## GIVEN RECORDS
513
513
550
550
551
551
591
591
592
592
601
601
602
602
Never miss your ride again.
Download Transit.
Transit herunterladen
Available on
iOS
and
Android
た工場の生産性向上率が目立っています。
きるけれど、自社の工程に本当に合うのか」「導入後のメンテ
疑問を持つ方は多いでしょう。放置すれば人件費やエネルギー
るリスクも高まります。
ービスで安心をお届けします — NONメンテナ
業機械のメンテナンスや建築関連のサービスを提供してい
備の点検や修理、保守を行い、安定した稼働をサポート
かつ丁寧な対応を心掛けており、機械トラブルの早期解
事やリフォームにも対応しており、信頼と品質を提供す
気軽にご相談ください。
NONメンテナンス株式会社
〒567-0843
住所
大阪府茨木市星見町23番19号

--

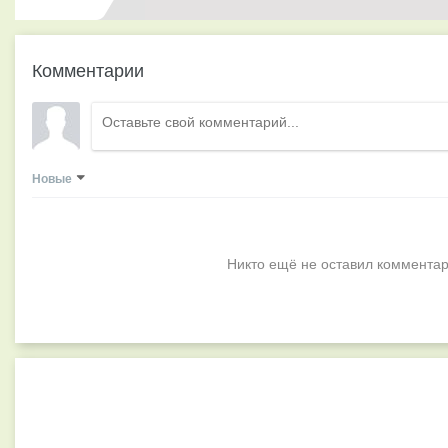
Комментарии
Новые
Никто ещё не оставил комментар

## WHAT YOU HAVE TO DO
Select all lines with the word "Transit" from the entries above.

## SOLUTION BELOW
Download Transit.
Transit herunterladen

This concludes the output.